**Activity**
Once the line containing "وقد الف معظم" appears, output it and each remaining line of the records below exactly, with no pictures and nothing more.

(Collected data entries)
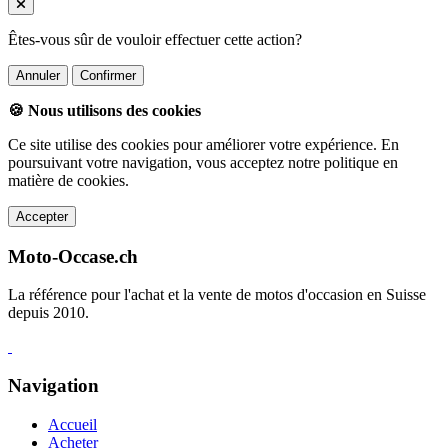
Êtes-vous sûr de vouloir effectuer cette action?
Annuler
Confirmer
🍪 Nous utilisons des cookies
Ce site utilise des cookies pour améliorer votre expérience. En
poursuivant votre navigation, vous acceptez notre politique en
matière de cookies.
Accepter
Moto-Occase.ch
La référence pour l'achat et la vente de motos d'occasion en Suisse
depuis 2010.
Navigation
Accueil
Acheter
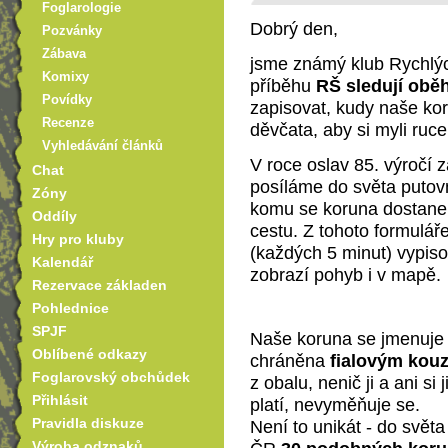
Foglarologie
Dobrý den,
Pozvánky
Zábava
jsme známý klub Rychlýc
Komixy
příběhu
RŠ sledují obě
Povídky
zapisovat, kudy naše kor
Recenze
děvčata, aby si myli ruc
Vyhledávání článků
V roce oslav 85. výročí 
Chat
posíláme do světa putov
Zóny
komu se koruna dostane d
Oddíly
cestu. Z tohoto formulá
Hry pro kluby
(každých 5 minut) vypis
Kalendář
zobrazí pohyb i v mapě.
Rezervace základen
Pohlednice
SPJF
Naše koruna se jmenuj
Oblíbené odkazy
chráněna
fialovým kouz
Foglarovský obchůdek
z obalu, nenič ji a ani s
Přihlásit
platí, nevyměňuje se.
Pravidla diskuze
Není to unikát - do světa
Výroba odznaků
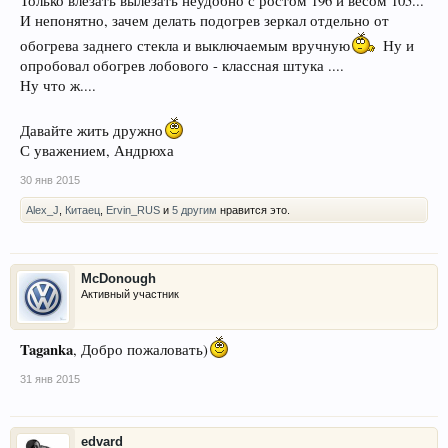
Только влезать вылезать неудобно с ростом 196 и весом 105...
И непонятно, зачем делать подогрев зеркал отдельно от
обогрева заднего стекла и выключаемым вручную
Ну и
опробовал обогрев лобового - классная штука ....
Ну что ж....
Давайте жить дружно
С уважением, Андрюха
30 янв 2015
Alex_J
,
Китаец
,
Ervin_RUS
и
5 другим
нравится это.
McDonough
Активный участник
Taganka
, Добро пожаловать)
31 янв 2015
edvard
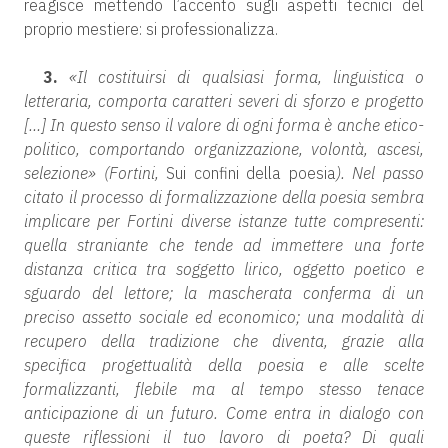
reagisce mettendo l’accento sugli aspetti tecnici del
proprio mestiere: si professionalizza.
3.
«Il costituirsi di qualsiasi forma, linguistica o
letteraria, comporta caratteri severi di sforzo e progetto
[…] In questo senso il valore di ogni forma è anche etico-
politico, comportando organizzazione, volontà, ascesi,
selezione» (Fortini,
Sui confini della poesia
). Nel passo
citato il processo di formalizzazione della poesia sembra
implicare per Fortini diverse istanze tutte compresenti:
quella straniante che tende ad immettere una forte
distanza critica tra soggetto lirico, oggetto poetico e
sguardo del lettore; la mascherata conferma di un
preciso assetto sociale ed economico; una modalità di
recupero della tradizione che diventa, grazie alla
specifica progettualità della poesia e alle scelte
formalizzanti, flebile ma al tempo stesso tenace
anticipazione di un futuro. Come entra in dialogo con
queste riflessioni il tuo lavoro di poeta? Di quali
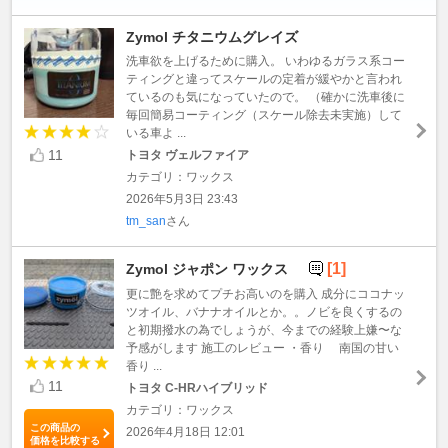
Zymol チタニウムグレイズ
洗車欲を上げるために購入。 いわゆるガラス系コー
ティングと違ってスケールの定着が緩やかと言われ
ているのも気になっていたので。 （確かに洗車後に
毎回簡易コーティング（スケール除去未実施）して
いる車よ ...
11
トヨタ ヴェルファイア
カテゴリ：ワックス
2026年5月3日 23:43
tm_san
さん
[1]
Zymol ジャポン ワックス
更に艶を求めてプチお高いのを購入 成分にココナッ
ツオイル、バナナオイルとか。。ノビを良くするの
と初期撥水の為でしょうが、今までの経験上嫌〜な
予感がします 施工のレビュー ・香り 南国の甘い
香り ...
11
トヨタ C-HRハイブリッド
カテゴリ：ワックス
この商品の
2026年4月18日 12:01
価格を比較する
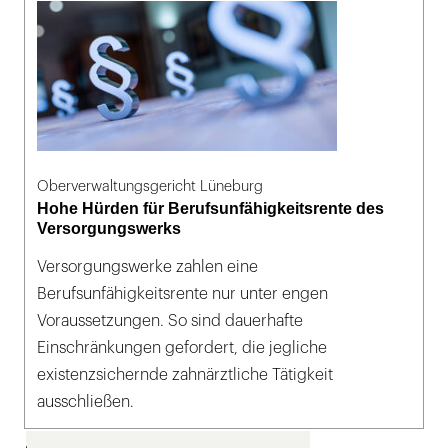
Oberverwaltungsgericht Lüneburg
Hohe Hürden für Berufsunfähigkeitsrente des
Versorgungswerks
Versorgungswerke zahlen eine
Berufsunfähigkeitsrente nur unter engen
Voraussetzungen. So sind dauerhafte
Einschränkungen gefordert, die jegliche
existenzsichernde zahnärztliche Tätigkeit
ausschließen.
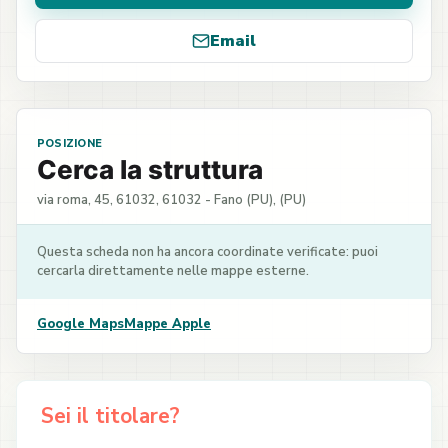
Email
POSIZIONE
Cerca la struttura
via roma, 45, 61032, 61032 - Fano (PU), (PU)
Questa scheda non ha ancora coordinate verificate: puoi
cercarla direttamente nelle mappe esterne.
Google Maps
Mappe Apple
Sei il titolare?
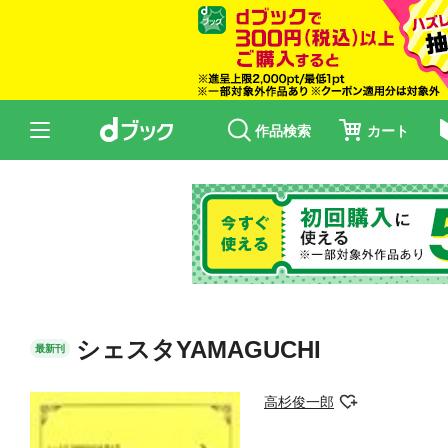
作品検索
カート
シェスタYAMAGUCHI
最新刊
高杉俊一郎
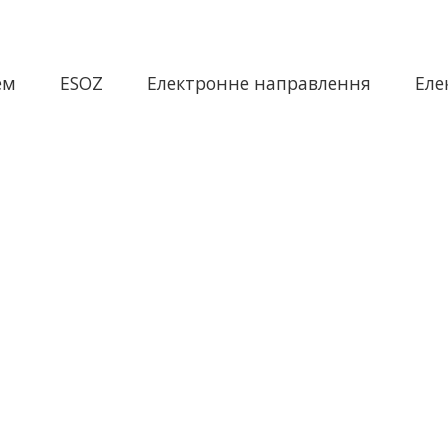
ем
ESOZ
Електронне направлення
Еле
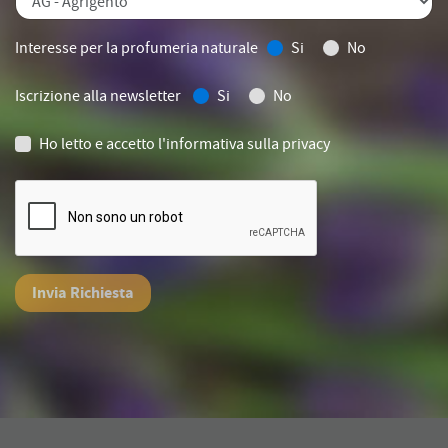
Interesse per la profumeria naturale
Si
No
Iscrizione alla newsletter
Si
No
Ho letto e accetto
l'informativa sulla privacy
Invia Richiesta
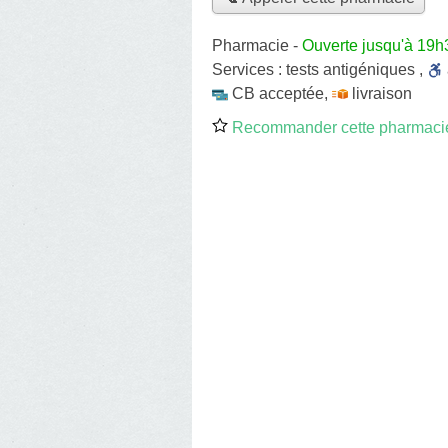
Pharmacie
-
Ouverte jusqu'à 19h
Services :
tests antigéniques
,
CB acceptée
,
livraison
Recommander cette pharmaci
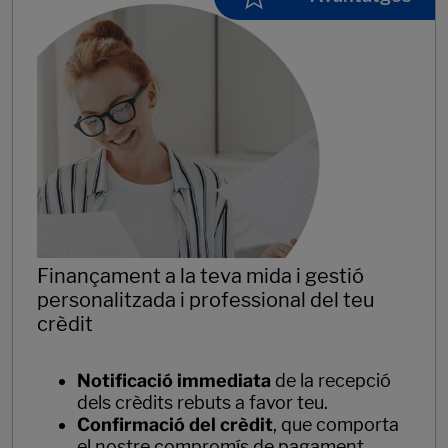
Finançament a la teva mida i gestió
personalitzada i professional del teu
crèdit
Notificació immediata
de la recepció
dels crèdits rebuts a favor teu.
Confirmació del crèdit
, que comporta
el nostre compromís de pagament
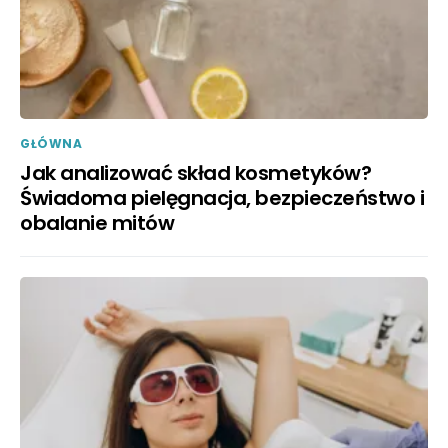
GŁÓWNA
Jak analizować skład kosmetyków?
Świadoma pielęgnacja, bezpieczeństwo i
obalanie mitów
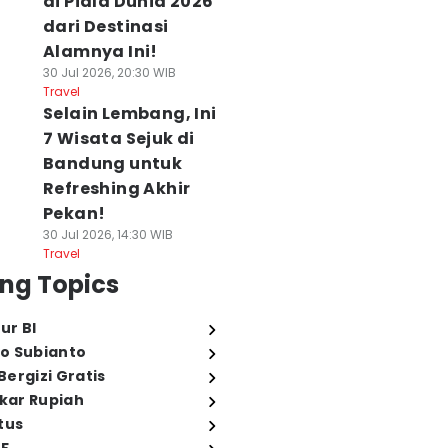
di Piala Dunia 2026
dari Destinasi
Alamnya Ini!
30 Jul 2026, 20:30 WIB
Travel
Selain Lembang, Ini
7 Wisata Sejuk di
Bandung untuk
Refreshing Akhir
Pekan!
30 Jul 2026, 14:30 WIB
Travel
ng Topics
ur BI
o Subianto
ergizi Gratis
ukar Rupiah
tus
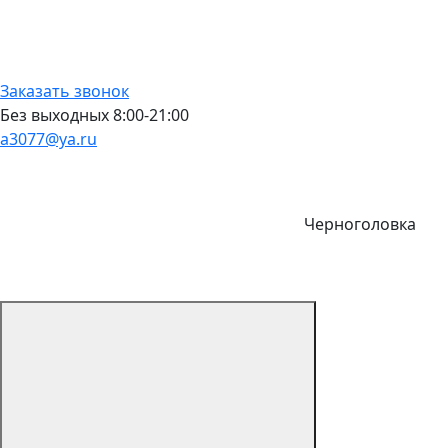
Заказать звонок
Без выходных 8:00-21:00
a3077@ya.ru
Черноголовка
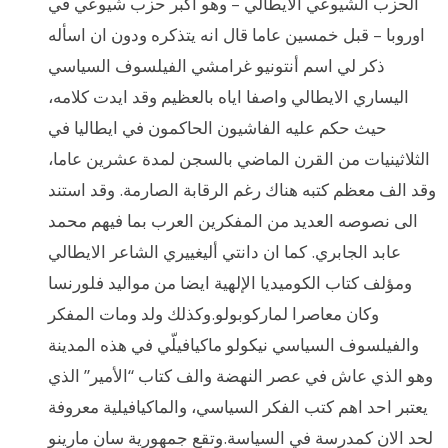
الحزب الشيوعي الايطالي – وهو اكبر حزب شيوعي في
اوروبا – قبل خمسين عاما قال انه يتذكره ودون ان اسأله
ذكر لي اسم أنتونيو غرامشي الفيلسوف السياسي
اليساري الايطالي واصفا اياه بالعظيم وقد ايدت كلامه،
حيث حكم عليه الفاشيون الحاكمون في ايطاليا في
الثلاثينيات من القرن الماضي بالسجن لمدة عشرين عاما،
وقد الف معظم كتبه هناك رغم الرقابة الصارمة. وقد استند
الى نصوصه العديد من المفكرين العرب بما فيهم محمد
عابد الجابري. كما ان دانتي أليغييري الشاعر الايطالي
ومؤلف كتاب الكوميديا الإلهية ايضا من مواليد فلورنسا
وكان معاصرا لماركوبولو.وكذلك ولد ومات المفكر
والفيلسوف السياسي نيكولو ماكيافيلّي في هذه المدينة
وهو الذي عاش في عصر النهضة والف كتاب “الأمير” الذي
يعتبر احد اهم كتب الفكر السياسي، والماكيافيلية معروفة
لحد الان كمدرسة في السياسة.وتقع جمهورية سان مارينو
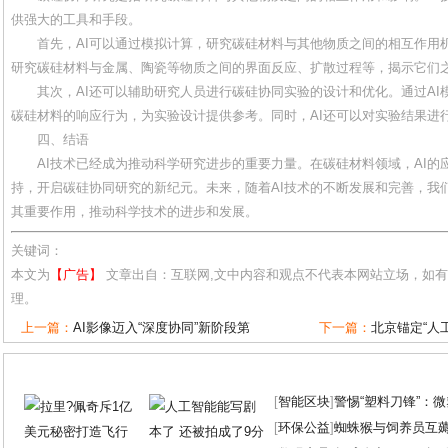
供强大的工具和手段。
首先，AI可以通过模拟计算，研究碳硅材料与其他物质之间的相互作用
研究碳硅材料与金属、陶瓷等物质之间的界面反应、扩散过程等，揭示它们
其次，AI还可以辅助研究人员进行碳硅协同实验的设计和优化。通过A
碳硅材料的响应行为，为实验设计提供参考。同时，AI还可以对实验结果进
四、结语
AI技术已经成为推动科学研究进步的重要力量。在碳硅材料领域，AI
持，开启碳硅协同研究的新纪元。未来，随着AI技术的不断发展和完善，我
其重要作用，推动科学技术的进步和发展。
关键词：
本文为
【广告】
文章出自：互联网,文中内容和观点不代表本网站立场，如
理。
上一篇：
AI影像迈入“深度协同”新阶段第
下一篇：
北京锚定“人工
[
智能区块
]
警惕“塑料刀锋”：
[
环保公益
]
蜘蛛猴与饲养员互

**Task response**
وقد الف معظم كتبه هناك رغم الرقابة الصارمة. وقد استند
الى نصوصه العديد من المفكرين العرب بما فيهم محمد
عابد الجابري. كما ان دانتي أليغييري الشاعر الايطالي
ومؤلف كتاب الكوميديا الإلهية ايضا من مواليد فلورنسا
وكان معاصرا لماركوبولو.وكذلك ولد ومات المفكر
والفيلسوف السياسي نيكولو ماكيافيلّي في هذه المدينة
وهو الذي عاش في عصر النهضة والف كتاب “الأمير” الذي
يعتبر احد اهم كتب الفكر السياسي، والماكيافيلية معروفة
لحد الان كمدرسة في السياسة.وتقع جمهورية سان مارينو
供强大的工具和手段。
首先，AI可以通过模拟计算，研究碳硅材料与其他物质之间的相互作用
研究碳硅材料与金属、陶瓷等物质之间的界面反应、扩散过程等，揭示它们
其次，AI还可以辅助研究人员进行碳硅协同实验的设计和优化。通过A
碳硅材料的响应行为，为实验设计提供参考。同时，AI还可以对实验结果进
四、结语
AI技术已经成为推动科学研究进步的重要力量。在碳硅材料领域，AI
持，开启碳硅协同研究的新纪元。未来，随着AI技术的不断发展和完善，我
其重要作用，推动科学技术的进步和发展。
关键词：
本文为
【广告】
文章出自：互联网,文中内容和观点不代表本网站立场，如
理。
上一篇：
AI影像迈入“深度协同”新阶段第
下一篇：
北京锚定“人工
[
智能区块
]
警惕“塑料刀锋”：
[
环保公益
]
蜘蛛猴与饲养员互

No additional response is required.